# Box Blade Flipping Forward



## hunter270d (Aug 18, 2012)

Hi guys i am new to this forum i have an 8N ford tractor I have used for a couple years now and everything has always worked great all of the sudden while using box blade it started flipping or rolling forward as soon as it gets a load on it while pulling dirt/gravel it has never done this before and i havent changed anything.

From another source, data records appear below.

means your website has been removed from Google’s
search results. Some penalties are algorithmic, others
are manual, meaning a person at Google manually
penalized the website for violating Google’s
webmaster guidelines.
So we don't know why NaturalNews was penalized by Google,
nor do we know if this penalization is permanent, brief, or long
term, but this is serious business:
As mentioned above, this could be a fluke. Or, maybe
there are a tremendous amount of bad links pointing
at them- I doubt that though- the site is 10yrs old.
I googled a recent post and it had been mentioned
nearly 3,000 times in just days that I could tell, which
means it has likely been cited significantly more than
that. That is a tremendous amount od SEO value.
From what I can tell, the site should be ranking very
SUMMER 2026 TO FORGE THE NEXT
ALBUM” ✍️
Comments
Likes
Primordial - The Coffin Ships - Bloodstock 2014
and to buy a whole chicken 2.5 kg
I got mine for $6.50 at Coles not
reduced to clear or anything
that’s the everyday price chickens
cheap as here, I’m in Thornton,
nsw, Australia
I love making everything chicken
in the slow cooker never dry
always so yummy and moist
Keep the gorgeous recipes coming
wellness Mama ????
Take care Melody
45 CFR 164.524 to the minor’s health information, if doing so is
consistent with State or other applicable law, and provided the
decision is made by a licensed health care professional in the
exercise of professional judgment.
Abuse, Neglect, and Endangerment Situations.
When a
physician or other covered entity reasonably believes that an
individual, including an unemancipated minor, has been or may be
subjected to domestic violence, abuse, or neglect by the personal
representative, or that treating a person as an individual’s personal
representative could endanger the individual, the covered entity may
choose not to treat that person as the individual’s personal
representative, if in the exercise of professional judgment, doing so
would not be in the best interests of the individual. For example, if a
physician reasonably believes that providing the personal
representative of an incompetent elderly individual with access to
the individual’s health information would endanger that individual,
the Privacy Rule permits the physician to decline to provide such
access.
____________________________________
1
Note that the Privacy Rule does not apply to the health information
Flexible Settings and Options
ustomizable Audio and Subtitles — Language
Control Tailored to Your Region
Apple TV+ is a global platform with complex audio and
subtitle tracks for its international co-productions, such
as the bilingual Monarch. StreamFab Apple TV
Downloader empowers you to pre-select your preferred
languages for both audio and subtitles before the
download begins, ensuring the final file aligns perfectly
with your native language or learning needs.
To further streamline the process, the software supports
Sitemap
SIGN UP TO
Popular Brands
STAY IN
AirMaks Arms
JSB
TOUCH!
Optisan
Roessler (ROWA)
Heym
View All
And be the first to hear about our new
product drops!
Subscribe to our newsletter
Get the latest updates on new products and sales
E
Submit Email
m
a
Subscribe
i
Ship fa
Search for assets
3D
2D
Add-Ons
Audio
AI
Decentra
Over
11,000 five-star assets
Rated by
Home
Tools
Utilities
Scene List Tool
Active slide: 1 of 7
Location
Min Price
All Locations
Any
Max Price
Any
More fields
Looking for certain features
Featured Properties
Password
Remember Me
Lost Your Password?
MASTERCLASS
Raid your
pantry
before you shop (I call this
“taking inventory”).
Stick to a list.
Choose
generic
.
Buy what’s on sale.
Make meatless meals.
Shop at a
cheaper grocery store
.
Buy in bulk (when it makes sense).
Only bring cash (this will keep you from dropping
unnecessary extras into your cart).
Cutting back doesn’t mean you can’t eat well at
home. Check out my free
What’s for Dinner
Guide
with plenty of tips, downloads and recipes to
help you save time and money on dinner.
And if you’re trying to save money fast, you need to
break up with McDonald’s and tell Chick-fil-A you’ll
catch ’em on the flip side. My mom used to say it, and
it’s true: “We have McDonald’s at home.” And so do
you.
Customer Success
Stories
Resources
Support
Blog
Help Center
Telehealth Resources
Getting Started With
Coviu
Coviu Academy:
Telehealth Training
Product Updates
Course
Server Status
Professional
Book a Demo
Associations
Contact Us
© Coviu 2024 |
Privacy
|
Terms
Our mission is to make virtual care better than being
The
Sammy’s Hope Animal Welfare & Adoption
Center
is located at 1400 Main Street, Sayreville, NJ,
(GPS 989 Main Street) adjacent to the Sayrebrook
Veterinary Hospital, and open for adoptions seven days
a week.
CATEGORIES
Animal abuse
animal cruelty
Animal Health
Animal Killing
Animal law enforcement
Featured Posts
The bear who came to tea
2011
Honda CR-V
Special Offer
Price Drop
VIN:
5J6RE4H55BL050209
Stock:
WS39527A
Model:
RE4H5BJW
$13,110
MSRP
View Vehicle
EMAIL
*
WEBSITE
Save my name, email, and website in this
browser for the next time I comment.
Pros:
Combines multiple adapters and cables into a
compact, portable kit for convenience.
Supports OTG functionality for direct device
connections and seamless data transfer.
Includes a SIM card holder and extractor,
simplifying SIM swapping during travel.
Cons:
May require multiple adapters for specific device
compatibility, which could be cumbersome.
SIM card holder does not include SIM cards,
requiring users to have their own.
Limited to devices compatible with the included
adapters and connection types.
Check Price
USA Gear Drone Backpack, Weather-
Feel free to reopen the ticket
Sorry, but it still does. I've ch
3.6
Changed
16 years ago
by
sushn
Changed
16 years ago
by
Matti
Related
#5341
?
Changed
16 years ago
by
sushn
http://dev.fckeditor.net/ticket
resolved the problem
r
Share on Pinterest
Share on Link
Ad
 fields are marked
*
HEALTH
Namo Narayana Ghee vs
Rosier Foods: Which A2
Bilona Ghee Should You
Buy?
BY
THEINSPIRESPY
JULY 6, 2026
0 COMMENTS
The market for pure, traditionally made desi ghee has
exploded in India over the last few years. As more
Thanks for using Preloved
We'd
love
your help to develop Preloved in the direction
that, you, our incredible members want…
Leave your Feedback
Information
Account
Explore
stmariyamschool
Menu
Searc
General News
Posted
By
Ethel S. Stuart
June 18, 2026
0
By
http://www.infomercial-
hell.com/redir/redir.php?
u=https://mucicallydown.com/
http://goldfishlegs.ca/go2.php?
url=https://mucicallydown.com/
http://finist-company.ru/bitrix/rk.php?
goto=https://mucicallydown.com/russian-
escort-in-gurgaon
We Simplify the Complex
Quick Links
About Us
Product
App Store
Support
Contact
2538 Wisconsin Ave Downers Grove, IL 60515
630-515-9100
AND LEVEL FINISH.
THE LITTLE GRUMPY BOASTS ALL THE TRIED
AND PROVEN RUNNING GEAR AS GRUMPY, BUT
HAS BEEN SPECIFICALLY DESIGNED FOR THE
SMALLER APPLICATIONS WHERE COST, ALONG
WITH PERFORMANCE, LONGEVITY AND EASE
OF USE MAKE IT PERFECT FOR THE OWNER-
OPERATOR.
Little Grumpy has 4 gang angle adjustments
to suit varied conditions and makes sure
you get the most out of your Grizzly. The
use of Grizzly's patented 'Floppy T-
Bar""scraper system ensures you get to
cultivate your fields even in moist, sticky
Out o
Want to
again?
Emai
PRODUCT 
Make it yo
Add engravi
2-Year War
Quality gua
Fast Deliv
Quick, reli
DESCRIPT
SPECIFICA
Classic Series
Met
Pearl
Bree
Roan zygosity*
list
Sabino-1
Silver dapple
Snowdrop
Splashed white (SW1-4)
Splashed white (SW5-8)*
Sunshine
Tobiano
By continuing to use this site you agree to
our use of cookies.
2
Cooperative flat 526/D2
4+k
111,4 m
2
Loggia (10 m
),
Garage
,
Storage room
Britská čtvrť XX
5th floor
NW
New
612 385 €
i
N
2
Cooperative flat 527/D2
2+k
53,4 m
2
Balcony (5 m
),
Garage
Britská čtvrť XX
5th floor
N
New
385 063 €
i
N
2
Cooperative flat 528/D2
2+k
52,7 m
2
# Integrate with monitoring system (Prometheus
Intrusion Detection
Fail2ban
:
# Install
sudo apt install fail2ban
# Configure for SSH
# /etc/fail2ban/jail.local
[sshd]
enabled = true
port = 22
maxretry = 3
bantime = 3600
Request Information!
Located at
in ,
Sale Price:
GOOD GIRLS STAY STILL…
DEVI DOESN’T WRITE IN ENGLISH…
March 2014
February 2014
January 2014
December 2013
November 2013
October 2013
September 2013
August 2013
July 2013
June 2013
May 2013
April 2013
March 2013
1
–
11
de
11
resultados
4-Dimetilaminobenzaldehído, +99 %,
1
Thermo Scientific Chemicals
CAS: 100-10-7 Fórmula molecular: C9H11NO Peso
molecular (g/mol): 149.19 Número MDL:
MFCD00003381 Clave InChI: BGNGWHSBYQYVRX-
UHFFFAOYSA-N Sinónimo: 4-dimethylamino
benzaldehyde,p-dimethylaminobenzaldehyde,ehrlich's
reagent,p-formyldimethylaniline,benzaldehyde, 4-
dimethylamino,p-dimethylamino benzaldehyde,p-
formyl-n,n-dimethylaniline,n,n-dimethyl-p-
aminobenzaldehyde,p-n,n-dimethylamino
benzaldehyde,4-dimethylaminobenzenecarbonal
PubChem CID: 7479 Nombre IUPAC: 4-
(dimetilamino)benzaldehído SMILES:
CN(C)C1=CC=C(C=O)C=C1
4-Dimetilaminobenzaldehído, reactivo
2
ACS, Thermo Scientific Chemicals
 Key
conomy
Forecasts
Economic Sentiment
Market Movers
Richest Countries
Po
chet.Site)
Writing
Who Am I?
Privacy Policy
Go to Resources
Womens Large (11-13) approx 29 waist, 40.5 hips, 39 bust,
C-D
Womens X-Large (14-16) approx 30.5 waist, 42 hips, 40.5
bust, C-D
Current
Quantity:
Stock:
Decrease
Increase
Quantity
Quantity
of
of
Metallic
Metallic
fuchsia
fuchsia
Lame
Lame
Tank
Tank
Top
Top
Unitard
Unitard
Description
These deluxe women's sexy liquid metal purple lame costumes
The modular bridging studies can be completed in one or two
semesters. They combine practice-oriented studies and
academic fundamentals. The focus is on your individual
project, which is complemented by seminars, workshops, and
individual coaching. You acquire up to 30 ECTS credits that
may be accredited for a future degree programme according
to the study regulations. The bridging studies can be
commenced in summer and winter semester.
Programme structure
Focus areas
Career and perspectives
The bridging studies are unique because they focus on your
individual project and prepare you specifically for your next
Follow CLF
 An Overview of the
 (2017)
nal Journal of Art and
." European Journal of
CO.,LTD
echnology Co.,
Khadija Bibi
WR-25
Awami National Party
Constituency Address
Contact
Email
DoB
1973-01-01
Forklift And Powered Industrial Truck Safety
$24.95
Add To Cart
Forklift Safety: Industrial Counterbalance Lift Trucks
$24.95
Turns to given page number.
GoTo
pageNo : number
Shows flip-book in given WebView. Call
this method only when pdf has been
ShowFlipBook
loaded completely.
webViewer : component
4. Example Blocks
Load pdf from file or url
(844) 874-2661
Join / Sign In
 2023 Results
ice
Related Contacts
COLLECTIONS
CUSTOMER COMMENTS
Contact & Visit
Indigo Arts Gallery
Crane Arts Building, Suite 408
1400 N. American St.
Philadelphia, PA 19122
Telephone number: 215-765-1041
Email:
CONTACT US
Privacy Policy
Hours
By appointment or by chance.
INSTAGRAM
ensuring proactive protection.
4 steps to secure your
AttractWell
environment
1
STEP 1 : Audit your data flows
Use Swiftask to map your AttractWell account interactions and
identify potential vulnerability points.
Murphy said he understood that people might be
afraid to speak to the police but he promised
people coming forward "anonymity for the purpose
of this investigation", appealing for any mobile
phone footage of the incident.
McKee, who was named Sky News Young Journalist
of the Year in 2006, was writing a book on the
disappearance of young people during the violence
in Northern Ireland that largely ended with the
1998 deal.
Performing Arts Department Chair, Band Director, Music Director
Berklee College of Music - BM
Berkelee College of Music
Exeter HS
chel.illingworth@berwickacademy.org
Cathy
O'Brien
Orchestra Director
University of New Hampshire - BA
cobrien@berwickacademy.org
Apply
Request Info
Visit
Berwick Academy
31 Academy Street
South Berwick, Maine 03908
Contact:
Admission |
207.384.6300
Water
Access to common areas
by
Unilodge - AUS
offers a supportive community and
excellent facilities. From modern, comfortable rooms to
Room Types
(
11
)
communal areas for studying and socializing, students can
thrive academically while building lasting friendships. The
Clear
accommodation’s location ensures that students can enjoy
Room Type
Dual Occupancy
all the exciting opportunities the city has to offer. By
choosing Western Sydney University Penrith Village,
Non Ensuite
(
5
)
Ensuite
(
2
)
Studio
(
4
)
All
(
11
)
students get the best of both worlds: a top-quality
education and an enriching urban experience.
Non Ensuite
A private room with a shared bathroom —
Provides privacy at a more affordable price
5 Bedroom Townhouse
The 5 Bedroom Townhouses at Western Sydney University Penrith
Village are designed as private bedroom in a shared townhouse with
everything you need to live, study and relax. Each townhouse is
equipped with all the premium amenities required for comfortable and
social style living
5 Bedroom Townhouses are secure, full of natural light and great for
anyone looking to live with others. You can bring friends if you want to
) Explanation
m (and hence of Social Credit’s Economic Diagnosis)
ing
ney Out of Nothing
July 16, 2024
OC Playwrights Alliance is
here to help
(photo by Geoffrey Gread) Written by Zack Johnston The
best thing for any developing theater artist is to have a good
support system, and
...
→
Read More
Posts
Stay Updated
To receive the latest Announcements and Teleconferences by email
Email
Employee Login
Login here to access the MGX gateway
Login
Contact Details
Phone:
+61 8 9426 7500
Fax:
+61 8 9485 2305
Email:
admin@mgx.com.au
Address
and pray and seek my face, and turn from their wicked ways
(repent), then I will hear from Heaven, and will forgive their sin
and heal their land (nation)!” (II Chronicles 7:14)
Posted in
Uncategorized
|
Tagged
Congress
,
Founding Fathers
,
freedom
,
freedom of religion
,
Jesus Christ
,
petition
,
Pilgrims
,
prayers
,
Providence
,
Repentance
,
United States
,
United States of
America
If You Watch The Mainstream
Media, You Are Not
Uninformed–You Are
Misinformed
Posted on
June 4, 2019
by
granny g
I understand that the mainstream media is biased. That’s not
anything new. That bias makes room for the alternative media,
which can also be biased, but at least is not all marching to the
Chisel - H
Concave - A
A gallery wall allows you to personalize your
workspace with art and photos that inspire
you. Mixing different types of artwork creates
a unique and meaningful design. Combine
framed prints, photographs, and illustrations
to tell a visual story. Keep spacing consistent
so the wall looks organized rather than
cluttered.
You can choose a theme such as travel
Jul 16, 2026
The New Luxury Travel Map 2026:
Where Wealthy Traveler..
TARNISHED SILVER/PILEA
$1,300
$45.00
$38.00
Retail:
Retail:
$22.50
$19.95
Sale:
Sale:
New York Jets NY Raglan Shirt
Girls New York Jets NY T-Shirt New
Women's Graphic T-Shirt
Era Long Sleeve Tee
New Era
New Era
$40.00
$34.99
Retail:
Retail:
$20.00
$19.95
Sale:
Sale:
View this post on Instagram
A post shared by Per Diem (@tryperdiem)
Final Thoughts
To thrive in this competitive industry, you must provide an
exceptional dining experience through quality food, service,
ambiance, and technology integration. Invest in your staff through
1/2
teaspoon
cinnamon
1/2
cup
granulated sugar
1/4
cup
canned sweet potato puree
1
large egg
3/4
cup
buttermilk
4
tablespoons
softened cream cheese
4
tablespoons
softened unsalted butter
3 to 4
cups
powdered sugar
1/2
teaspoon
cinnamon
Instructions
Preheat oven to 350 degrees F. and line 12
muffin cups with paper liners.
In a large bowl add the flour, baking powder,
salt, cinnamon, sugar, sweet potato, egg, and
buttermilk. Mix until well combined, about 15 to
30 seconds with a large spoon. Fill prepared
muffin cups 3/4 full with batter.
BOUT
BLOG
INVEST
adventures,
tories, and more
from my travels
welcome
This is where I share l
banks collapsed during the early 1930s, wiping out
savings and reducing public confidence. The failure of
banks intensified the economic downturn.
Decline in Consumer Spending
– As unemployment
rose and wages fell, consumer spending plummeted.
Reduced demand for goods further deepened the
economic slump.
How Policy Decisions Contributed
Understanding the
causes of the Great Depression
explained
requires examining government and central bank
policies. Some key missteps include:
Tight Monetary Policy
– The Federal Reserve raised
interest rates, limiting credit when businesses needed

lift works it goes up and down as it should im thinking it could be caused by the top link Draft linkage or something like that just wanted to see if this has happened to anyone else and what things i need to check
I have checked box blade itsself everything is tight and in good condition
no matter how i adjust the top link it still flips forward.


----------



## Thomas (Nov 1, 2006)

Intersting.
Box blade pulling straight?
There no stack w/upper adjustment link when box blade on ground?...did you level set on flat surface?,3 pt. hitch arm/arms are tight..no slop/or crack?
Keep us updated.


Welcome to TF.


----------



## Hoodoo Valley (Nov 14, 2006)

Okay, pictures are in order here!


----------



## pogobill (Jan 31, 2012)

Is your top link too short for the application? I think this may be one reason for yur box blade to flip forward. If your top link was longer, or set longer, it shouldn't flip forward. Also decide which point you should hook your top link to! maybe move it down a hole and see if this helps.


----------



## hunter270d (Aug 18, 2012)

hi guys here is up date to answer your guestions Box blade was leveled on flat surface all arm are tight in fact i just replaced all bolts and pins thinking maybe there was some play in the arm connections also I have adjusted the top link out to the point that blade was tilted back so far it wouldnt scrape .I did how ever ask a friend and was informed by him that i have most likely bent something in the Draft linkage which when spring is pushed in by top link due to to much pressure from a big load etc should lift the blad ever so slightly as to keep the blad from flipping and the Tractor from spinning tires or bogging down with the draft not working then the heavy load of dirt/gravel causes the blade to tip forward it pushes the spring in but does not activate the draft valve because it is bent. Also I have changed nothing on the blade or tractor and the Box blade has worked fine for 2 years just started this out of nowhere.
I will be taking the top plate off tomorrow to see if anything is bent worn or broken I will keep you poseted thank you for replying to my post if anyone has ever experienced this problem before i could use your insight.


----------



## hunter270d (Aug 18, 2012)

hi took off top plate inspected draft linkage nothing broken or bent does have alot of play so back to square 1 box blade flipping forward maybe there is to much play in linkage not sure not an expert


----------